The dowager duchess, of course, did not answer.
Verity climbed down from her chair. But she couldn’t sit. A dress, she needed a dress, simple and elegant and not too costly and—
“Do you remember, Mr. Somerset, what I told you about my brother-in-law and my sister the other day?” said the dowager duchess, her voice hoarse.
“Yes. They perished at sea together. You raised their daughter. And she died when she was sixteen.”
“Her name is Vera. The Lady Vera Drake. And I never said she died; I said we lost her.”
Utter silence.
“Do you understand now, Mr. Somerset?”
“My God, do you mean to tell me that—that—”
“Yes,” said the dowager duchess.
Verity stumbled into her chair. She was sure the chair shook violently. She had to dig her fingers into the armrests so that she wouldn’t be bucked off. Did she hear everything properly? Did her aunt just acknowledge her?
“The Lady Vera Drake was our joy and our despair. I worried about her constantly, more than I worried about my own four children altogether. Unfortunately, all my worrying was not enough. When she was sixteen, she conceived a child with a stablehand on our estate, who was himself only seventeen.

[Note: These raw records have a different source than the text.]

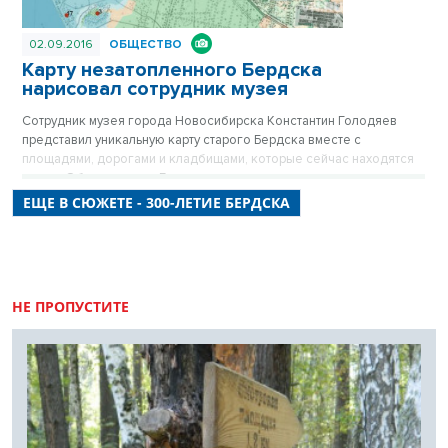
02.09.2016
ОБЩЕСТВО
Карту незатопленного Бердска
нарисовал сотрудник музея
Сотрудник музея города Новосибирска Константин Голодяев
представил уникальную карту старого Бердска вместе с
площадями, дорогами и кладбищами, которые сейчас находятся
на дне Обского моря. Глядя на нее, можно на мгновенье
перенестись в прошлое и ужаснуться масштабу произошедших
ЕЩЕ В СЮЖЕТЕ - 300-ЛЕТИЕ БЕРДСКА
событий.
НЕ ПРОПУСТИТЕ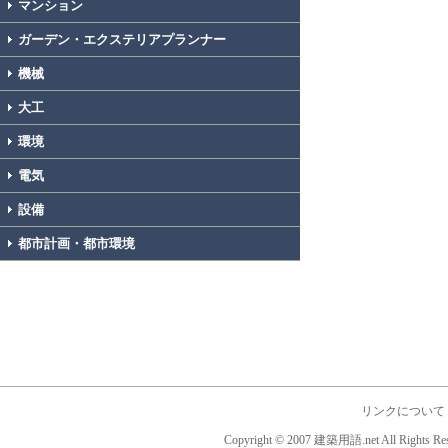
マンション
ガーデン・エクステリアプランナー
機械
大工
環境
電気
設備
都市計画・都市環境
リンクについて
Copyright © 2007 建築用語.net All Rights Res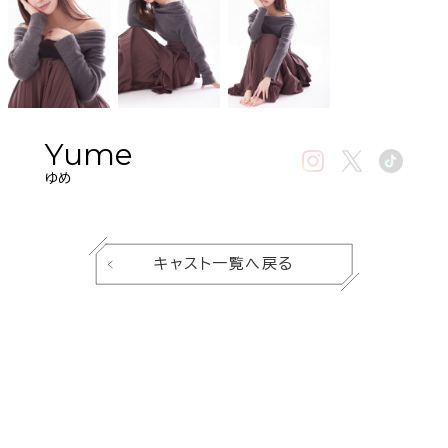
Yume
ゆめ
キャスト一覧へ戻る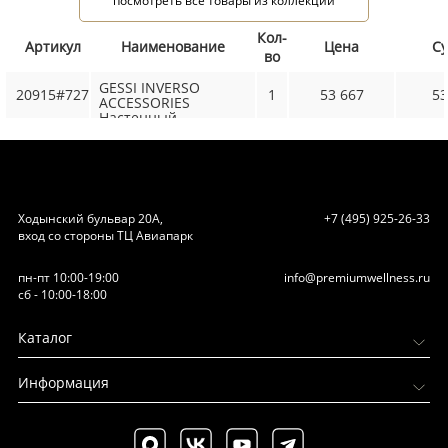
посмотреть все товары из коллекции
Кол-
Артикул
Наименование
Цена
С
во
GESSI INVERSO
20915#727
1
53 667
53
ACCESSORIES
Настенный
полотенцедержатель
двойной, цвет: Brass
Brushed PVD
Ходынский бульвар 20А,
+7 (495) 925-26-33
вход со стороны ТЦ Авиапарк
пн-пт 10:00-19:00
info@premiumwellness.ru
сб - 10:00-18:00
Каталог
Информация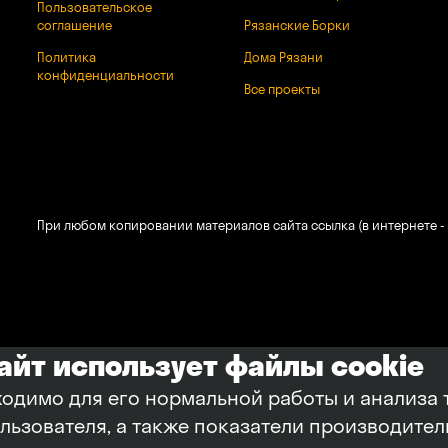
Пользовательское
соглашение
Рязанские Борки
Политика
Дома Рязани
конфиденциальности
Все проекты
При любом копировании материалов сайта ссылка (в интернете - 
сайт использует файлы cookie
ходимо для его нормальной работы и анализа 
ользователя, а также показатели производите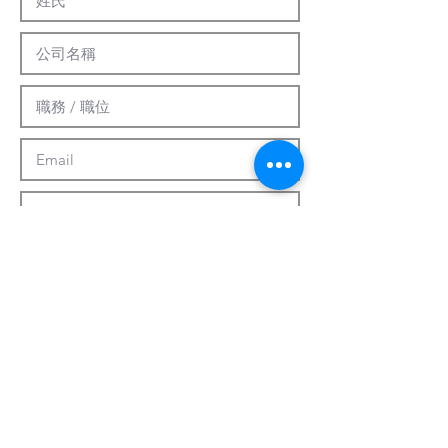
提交
客製化系統
關於我們
最新資訊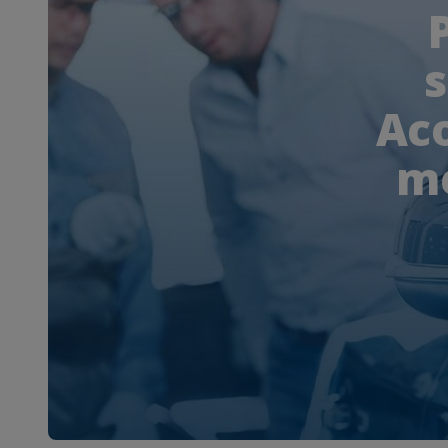
s
Aco
me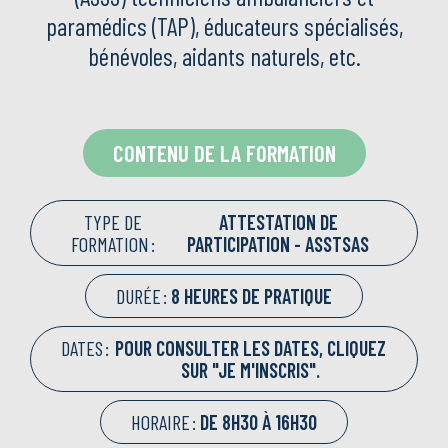
paramédics (TAP), éducateurs spécialisés,
bénévoles, aidants naturels, etc.
CONTENU DE LA FORMATION
TYPE DE
ATTESTATION DE
FORMATION :
PARTICIPATION - ASSTSAS
DURÉE :
8 HEURES DE PRATIQUE
DATES :
POUR CONSULTER LES DATES, CLIQUEZ
SUR "JE M'INSCRIS".
HORAIRE :
DE 8H30 À 16H30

“The news shattered my well-run life. This was the beloved child of my sister, the beloved child of my husband’s brother. I’d never been so grieved and so angry in my life—I had utterly failed in my duties to her, to my husband, and to her dead parents.
“Her pregnancy was a secret known to only myself, her governess, and the physician who had looked after the Arlingtons for thirty years. It became my overriding goal to keep it that way, for I had a plan to make things right again: The physician would diagnose her with a wasting disease that required a long trip abroad for recuperation, the baby would be fostered with a reliable family that would be lavishly compensated for treating the child well, and she would return to England, still only seventeen, make her debut, dazzle Society, and live her life as if nothing untoward had ever happened.